Thailand is one of the first countries at its income level to introduce such a service.
Richer countries like Britain have difficulty funding their health systems; Thailand, with a much lower government budget, inevitably finds it harder still.
The nationwide health scheme was first introduced in 2001 by then-Prime Minister Thaksin Shinawatra, who had a gift for coming up with populist policies that would keep getting him elected.
When he was over-thrown by a military coup last September, the new government, needing to shore up its own legitimacy, went even further and eliminated the nominal charge for treatment.
[Kaletra is a widely-used anti-retroviral drug]
It was encouraged in this by Dr Mongkol, who suddenly found himself promoted to becoming a minister after 40 years fighting for better health care as a career civil servant in the Ministry of Health.
Supporters of the compulsory licences, like Paul Cawthorne from Medicins Sans Frontiers, believe Thailand's bold step is the right one.
He argues that the big pharmaceutical companies make plenty of money from less essential drugs, like Viagra, and that they spend a lot more on advertising their products than they do on research and development. Much of the research in the US is, in any case, done by government-funded universities, he says.
He is calling for a radical shake-up in the pricing of a whole range of essential drugs, to make them affordable in every country - and he believes Thailand has set an example other governments should follow.
Opponents argue that governments cannot feel free to break the patents on any drugs they choose, just to fund cheap healthcare for their citizens.
That, they say, destroys the incentive to develop new drugs.
Backing down?
But the situation varies enormously from country to country.
Until recently India, for example, did not recognise the patents of multinational drug companies, and has built up a huge industry making cheap generic drugs without incurring the wrath of the industry.

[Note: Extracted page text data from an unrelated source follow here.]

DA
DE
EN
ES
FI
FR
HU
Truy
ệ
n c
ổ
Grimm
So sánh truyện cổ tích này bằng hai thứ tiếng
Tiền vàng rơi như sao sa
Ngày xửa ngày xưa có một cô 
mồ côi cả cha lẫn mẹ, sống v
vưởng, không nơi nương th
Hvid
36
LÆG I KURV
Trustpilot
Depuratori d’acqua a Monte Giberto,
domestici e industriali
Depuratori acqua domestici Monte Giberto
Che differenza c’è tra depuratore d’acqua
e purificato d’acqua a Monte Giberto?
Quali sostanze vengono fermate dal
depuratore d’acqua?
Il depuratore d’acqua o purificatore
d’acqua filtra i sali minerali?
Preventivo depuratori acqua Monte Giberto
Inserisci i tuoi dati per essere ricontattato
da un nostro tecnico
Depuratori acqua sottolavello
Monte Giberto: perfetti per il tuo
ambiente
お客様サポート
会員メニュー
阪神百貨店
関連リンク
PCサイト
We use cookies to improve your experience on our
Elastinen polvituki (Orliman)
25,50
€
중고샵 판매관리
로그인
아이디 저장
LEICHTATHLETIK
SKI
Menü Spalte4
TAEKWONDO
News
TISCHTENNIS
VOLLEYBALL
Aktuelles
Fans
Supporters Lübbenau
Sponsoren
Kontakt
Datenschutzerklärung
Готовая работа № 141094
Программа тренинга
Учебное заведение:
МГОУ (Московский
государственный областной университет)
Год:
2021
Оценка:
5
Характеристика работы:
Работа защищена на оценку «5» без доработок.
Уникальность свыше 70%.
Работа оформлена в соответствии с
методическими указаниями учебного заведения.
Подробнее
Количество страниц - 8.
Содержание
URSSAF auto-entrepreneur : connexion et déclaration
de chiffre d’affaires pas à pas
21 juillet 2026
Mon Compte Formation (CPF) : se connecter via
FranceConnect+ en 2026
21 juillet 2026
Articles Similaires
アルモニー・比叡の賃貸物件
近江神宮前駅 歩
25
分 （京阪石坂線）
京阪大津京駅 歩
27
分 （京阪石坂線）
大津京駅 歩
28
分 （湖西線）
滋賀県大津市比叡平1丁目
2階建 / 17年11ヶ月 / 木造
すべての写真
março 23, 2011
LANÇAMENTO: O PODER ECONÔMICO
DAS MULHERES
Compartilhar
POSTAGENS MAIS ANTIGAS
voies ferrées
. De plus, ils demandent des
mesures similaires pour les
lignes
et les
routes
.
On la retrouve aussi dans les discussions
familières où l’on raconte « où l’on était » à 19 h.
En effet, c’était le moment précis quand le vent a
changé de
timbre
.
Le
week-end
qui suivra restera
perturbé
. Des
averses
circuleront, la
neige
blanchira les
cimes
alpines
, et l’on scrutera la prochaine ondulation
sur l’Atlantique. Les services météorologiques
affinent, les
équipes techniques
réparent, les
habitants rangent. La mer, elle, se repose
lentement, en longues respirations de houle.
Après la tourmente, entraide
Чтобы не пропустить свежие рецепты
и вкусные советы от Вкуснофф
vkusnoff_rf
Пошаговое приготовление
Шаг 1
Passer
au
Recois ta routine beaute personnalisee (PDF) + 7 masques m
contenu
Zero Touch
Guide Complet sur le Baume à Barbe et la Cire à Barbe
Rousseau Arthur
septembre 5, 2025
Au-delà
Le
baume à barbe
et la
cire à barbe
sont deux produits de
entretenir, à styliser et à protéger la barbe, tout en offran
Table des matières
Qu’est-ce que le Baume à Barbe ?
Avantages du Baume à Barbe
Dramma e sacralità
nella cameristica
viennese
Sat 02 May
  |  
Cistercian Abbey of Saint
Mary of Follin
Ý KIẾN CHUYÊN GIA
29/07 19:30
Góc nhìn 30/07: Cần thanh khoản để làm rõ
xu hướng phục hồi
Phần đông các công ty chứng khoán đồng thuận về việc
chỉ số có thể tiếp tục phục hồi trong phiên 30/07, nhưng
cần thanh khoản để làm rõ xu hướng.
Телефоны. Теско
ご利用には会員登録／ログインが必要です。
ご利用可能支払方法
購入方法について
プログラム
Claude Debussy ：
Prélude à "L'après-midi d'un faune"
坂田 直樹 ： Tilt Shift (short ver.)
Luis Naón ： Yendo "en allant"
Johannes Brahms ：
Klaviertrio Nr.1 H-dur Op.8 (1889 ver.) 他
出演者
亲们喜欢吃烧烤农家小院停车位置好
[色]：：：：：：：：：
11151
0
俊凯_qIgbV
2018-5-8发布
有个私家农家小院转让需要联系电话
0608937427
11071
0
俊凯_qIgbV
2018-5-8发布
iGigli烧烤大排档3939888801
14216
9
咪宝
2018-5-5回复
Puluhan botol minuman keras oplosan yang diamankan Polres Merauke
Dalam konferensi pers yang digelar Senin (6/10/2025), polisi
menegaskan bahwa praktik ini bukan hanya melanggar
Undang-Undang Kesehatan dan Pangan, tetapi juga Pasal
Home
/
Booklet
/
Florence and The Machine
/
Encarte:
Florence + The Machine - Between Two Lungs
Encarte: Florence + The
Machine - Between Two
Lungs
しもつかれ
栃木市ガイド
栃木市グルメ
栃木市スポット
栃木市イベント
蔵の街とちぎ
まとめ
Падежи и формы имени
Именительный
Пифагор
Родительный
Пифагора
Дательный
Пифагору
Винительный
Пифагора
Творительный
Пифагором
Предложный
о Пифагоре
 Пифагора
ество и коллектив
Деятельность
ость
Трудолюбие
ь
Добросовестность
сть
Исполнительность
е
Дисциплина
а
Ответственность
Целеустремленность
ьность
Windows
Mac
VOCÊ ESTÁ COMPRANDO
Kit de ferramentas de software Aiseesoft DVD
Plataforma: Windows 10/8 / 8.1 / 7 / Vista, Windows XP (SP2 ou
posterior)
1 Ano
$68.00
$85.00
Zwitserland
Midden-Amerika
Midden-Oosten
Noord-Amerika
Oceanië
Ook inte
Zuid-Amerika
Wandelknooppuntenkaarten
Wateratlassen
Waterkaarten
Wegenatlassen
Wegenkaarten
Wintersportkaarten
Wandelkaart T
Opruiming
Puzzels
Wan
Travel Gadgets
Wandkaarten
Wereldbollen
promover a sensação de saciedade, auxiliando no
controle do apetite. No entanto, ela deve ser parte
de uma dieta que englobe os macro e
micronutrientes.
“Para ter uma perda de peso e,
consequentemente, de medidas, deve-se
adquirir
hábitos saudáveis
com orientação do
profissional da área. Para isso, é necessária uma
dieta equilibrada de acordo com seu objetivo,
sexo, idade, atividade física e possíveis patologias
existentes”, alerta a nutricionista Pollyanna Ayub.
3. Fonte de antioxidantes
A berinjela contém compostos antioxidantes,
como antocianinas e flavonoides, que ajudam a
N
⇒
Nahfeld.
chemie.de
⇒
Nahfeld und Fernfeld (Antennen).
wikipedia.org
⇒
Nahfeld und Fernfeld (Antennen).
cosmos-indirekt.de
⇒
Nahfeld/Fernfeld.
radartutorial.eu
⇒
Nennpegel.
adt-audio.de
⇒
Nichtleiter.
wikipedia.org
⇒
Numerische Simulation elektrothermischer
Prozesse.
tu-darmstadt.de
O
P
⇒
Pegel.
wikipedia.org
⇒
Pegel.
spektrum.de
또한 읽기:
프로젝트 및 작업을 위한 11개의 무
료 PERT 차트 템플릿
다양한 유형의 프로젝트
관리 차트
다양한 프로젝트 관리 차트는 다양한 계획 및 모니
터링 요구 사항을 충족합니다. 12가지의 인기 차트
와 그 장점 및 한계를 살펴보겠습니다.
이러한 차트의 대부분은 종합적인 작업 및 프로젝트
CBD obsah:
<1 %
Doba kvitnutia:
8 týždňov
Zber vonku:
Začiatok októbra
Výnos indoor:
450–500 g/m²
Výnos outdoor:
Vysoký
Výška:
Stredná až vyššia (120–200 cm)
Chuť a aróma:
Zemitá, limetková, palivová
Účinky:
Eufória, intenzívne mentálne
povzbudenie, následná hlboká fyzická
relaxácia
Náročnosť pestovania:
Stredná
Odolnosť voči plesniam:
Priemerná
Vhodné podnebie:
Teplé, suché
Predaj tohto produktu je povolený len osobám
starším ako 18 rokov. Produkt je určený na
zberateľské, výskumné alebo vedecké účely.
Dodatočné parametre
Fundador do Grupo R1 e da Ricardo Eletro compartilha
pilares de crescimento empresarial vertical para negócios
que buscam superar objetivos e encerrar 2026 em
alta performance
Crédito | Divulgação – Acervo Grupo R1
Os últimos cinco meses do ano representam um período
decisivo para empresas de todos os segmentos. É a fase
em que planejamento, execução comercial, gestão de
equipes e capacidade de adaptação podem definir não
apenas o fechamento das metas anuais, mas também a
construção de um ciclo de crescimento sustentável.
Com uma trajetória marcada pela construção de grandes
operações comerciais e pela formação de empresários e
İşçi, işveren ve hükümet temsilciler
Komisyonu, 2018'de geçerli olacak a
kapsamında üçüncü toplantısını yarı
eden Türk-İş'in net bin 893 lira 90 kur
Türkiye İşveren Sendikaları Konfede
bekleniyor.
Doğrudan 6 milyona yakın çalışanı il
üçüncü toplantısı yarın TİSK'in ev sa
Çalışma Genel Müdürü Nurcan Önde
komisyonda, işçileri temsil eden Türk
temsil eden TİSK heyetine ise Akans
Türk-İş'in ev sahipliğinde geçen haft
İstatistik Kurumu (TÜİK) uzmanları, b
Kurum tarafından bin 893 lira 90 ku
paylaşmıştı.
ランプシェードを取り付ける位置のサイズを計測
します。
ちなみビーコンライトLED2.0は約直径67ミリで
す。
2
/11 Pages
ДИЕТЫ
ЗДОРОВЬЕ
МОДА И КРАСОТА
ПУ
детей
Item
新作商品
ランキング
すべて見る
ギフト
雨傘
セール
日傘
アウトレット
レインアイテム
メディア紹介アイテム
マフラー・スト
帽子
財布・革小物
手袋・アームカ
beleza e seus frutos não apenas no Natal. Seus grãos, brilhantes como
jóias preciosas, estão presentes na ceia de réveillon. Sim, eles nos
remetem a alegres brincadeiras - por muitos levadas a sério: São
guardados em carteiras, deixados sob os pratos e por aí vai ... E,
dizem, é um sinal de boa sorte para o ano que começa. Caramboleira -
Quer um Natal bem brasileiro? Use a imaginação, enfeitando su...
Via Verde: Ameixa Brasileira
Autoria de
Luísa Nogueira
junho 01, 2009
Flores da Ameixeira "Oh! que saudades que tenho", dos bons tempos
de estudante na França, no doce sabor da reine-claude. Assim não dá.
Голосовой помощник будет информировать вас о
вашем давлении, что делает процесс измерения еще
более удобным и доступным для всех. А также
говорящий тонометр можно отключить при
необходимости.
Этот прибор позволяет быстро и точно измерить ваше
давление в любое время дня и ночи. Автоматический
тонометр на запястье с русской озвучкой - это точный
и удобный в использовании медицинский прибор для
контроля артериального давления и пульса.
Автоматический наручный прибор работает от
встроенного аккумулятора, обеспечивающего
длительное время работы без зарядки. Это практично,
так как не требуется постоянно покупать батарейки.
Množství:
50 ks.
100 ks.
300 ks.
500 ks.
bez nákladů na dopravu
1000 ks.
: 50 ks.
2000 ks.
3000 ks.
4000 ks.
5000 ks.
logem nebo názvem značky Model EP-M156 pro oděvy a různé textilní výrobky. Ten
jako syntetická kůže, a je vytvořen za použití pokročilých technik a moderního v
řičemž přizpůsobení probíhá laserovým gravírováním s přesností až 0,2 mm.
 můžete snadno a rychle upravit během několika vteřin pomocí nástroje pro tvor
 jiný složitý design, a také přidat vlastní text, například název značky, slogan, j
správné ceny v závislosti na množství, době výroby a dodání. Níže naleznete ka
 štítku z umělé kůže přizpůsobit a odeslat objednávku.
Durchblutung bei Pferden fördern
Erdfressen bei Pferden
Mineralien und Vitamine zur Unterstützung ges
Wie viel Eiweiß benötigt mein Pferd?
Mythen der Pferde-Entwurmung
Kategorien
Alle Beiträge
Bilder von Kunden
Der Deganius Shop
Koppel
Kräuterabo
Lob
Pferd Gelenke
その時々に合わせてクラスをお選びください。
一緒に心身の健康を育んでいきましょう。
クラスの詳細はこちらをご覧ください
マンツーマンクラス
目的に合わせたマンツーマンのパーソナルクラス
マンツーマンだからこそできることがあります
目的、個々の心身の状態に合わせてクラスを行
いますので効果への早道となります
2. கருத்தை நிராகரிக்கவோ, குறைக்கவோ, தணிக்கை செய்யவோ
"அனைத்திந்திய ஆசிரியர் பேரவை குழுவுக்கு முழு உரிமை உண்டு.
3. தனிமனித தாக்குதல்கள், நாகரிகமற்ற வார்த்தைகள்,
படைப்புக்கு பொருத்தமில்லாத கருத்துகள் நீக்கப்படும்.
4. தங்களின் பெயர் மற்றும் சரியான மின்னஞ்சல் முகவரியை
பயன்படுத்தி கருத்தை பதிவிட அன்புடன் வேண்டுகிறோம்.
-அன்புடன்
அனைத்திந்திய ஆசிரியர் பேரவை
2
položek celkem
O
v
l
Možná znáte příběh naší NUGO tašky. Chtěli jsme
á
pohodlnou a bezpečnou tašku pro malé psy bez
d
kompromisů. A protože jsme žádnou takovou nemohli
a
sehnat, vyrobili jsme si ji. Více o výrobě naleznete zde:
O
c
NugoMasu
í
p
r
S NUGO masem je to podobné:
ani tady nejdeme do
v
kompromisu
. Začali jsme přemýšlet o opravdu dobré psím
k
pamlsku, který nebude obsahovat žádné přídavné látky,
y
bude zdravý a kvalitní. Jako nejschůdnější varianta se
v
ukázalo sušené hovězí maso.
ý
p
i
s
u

Because Thailand went along with patent protection many years ago, it is being criticised for following India's example.
Indeed, some of the cheap drugs Thailand now wants to give its patients are actually imported from India.
Tellingly the US, normally a vocal defender of intellectual property rights, has not criticised Thailand's decision, nor has the World Health Organization.
The drug companies are also showing signs of flexibility, offering significant price cuts to Thailand.
Even Abbott, which has taken the most hardline stand, is under great pressure to reverse its decision to pull future products from the Thai market.
Whatever the rights and wrongs of Thailand's drugs pricing policy, it looks as though Dr Mongkol is starting to win his battle for affordable healthcare.